米大手証券ロビンフッド(Robinhood)が発表した2026年第2四半期決算は、暗号資産取引収益が前年同期比で大幅な減収となったものの、事前の市場予想を上回る結果となった。イベント契約やオプション取引などの好調が全体を牽引し、総売上高および利益は過去最高水準を更新している。
1. 決算の概要と主要ハイライト
第2四半期の業績は、取引高の減少や市況の逆風を受けつつも、多角的な事業展開が奏功して力強い着地となった。
- 総売上高:前年同期比32%増の13億1000万ドル
- 1株当たり希薄化後利益(EPS):48%増の0.62ドル(※ファンドの連結除外に伴う一時的な利益0.14ドルを含む)
- 暗号資産取引収益:1億ドル(市場予想の8660万ドルを上回ったものの、前年同期比では38%減)
アプリ内の暗号資産売買高は前年同期比35%減の180億ドルにとどまったほか、ビットスタンプ(Bitstamp)の220億ドル分を合わせても合計取引高は400億ドルとなり、前年からの仮想通貨市場全体の低迷やビットコイン価格の停滞が影響した形となった。暗号資産部門の売上割合も全体の8%未満に縮小している。

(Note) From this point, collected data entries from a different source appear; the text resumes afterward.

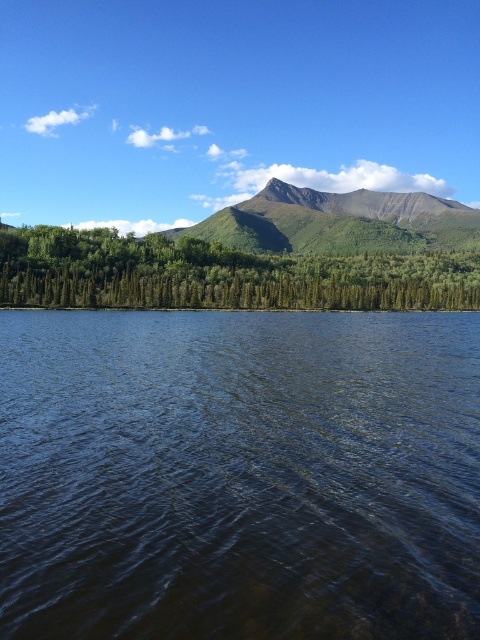 Does dark blue water at center appear on the left side of green matte trees at center?

Indeed, dark blue water at center is positioned on the left side of green matte trees at center.

Does dark blue water at center appear on the right side of green matte trees at center?

In fact, dark blue water at center is to the left of green matte trees at center.

At what (x,y) coordinates should I click in order to perform the action: click on dark blue water at center. Please return your answer as a coordinate pair (x, y). Looking at the image, I should click on (239, 474).

Who is positioned more to the left, green matte trees at center or green textured mountain at center?

Positioned to the left is green matte trees at center.

Between green matte trees at center and green textured mountain at center, which one appears on the right side from the viewer's perspective?

From the viewer's perspective, green textured mountain at center appears more on the right side.

From the picture: Who is more distant from viewer, (x=7, y=276) or (x=310, y=250)?

Point (x=310, y=250)

Locate an element on the screen. The height and width of the screenshot is (640, 480). green matte trees at center is located at coordinates (219, 275).

Is dark blue water at center thinner than green textured mountain at center?

Correct, dark blue water at center's width is less than green textured mountain at center's.

What are the coordinates of `dark blue water at center` in the screenshot? It's located at (239, 474).

The height and width of the screenshot is (640, 480). I want to click on dark blue water at center, so click(x=239, y=474). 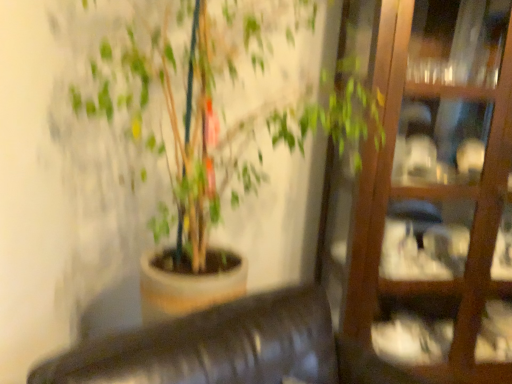 Question: Is matte brown pot at center outside wooden glass door at right?

Choices:
 (A) yes
 (B) no

Answer: (A)

Question: Does matte brown pot at center have a larger size compared to wooden glass door at right?

Choices:
 (A) yes
 (B) no

Answer: (A)

Question: Does matte brown pot at center have a lesser height compared to wooden glass door at right?

Choices:
 (A) yes
 (B) no

Answer: (A)

Question: From the image's perspective, is matte brown pot at center on wooden glass door at right?

Choices:
 (A) no
 (B) yes

Answer: (B)

Question: From a real-world perspective, is matte brown pot at center on top of wooden glass door at right?

Choices:
 (A) no
 (B) yes

Answer: (B)

Question: Can you confirm if matte brown pot at center is positioned to the right of wooden glass door at right?

Choices:
 (A) yes
 (B) no

Answer: (B)

Question: Does wooden glass door at right appear on the right side of matte brown pot at center?

Choices:
 (A) yes
 (B) no

Answer: (A)

Question: Is wooden glass door at right positioned behind matte brown pot at center?

Choices:
 (A) yes
 (B) no

Answer: (A)

Question: Would you consider wooden glass door at right to be distant from matte brown pot at center?

Choices:
 (A) no
 (B) yes

Answer: (A)

Question: Is wooden glass door at right completely or partially outside of matte brown pot at center?

Choices:
 (A) no
 (B) yes

Answer: (B)

Question: Does wooden glass door at right have a lesser height compared to matte brown pot at center?

Choices:
 (A) yes
 (B) no

Answer: (B)

Question: Can you confirm if wooden glass door at right is wider than matte brown pot at center?

Choices:
 (A) yes
 (B) no

Answer: (B)

Question: From the image's perspective, relative to matte brown pot at center, is wooden glass door at right above or below?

2. 予測市場やオプション取引が過去最高益を強力に牽引
暗号資産の減速をカバーしたのが、その他の金融商品および新事業の爆発的な成長である。
- 取引収益全体:44%増の7億7600万ドル
- イベント契約関連:1億5600万ドルと、前年同期の10倍以上に拡大
- オプション取引収益:29%増の342万ドル(※3億4200万ドル)
- 株式取引収益:ほぼ2倍の1.29億ドルに伸長
また、ユーザー基盤の拡大も継続しており、入金済み口座数は2,840万件、有料サブスクリプション「ロビンフッド・ゴールド」の会員数は過去最高の480万件を突破した。シブ・ヴァーマCFOは「全方位で事業は好調を維持し、市場シェアを拡大している」と強調している。
3. 次世代インフラへの投資とグローバル展開
収益の柱が多様化する中でも、同社は暗号資産・オンチェーン領域への投資の手を緩めていない。 今四半期には、トークン化現実資産(RWA)向けに設計された独自イーサリアムレイヤー2「ロビンフッド・チェーン」のメインネットが公開され、開設わずか1週間でアプリケーション手数料が2500万ドルに達するなど順調な滑り出しを見せている。 さらに、初となるオンチェーン融資商品「ロビンフッド・アーン」の開始や、120超の国・地域での株式トークン提供、カナダのWonderFi買収完了、欧州連合(EU)での永久先物サービス投入、そして英国での暗号資産サービス展開計画など、矢継ぎ早にグローバル展開を加速させている。
総括
好決算を発表したものの、利益の質に対する懸念や利益確定売りが重なり、HOOD株は時間外取引も含めて一時値を下げる展開となった。しかし、暗号資産単体の変動に依存しない収益基盤の強靭性が証明された形であり、今後イベント契約や新規のオンチェーン事業がどこまで収益を押し上げていくのか、市場の関心は引き続き高く維持されている。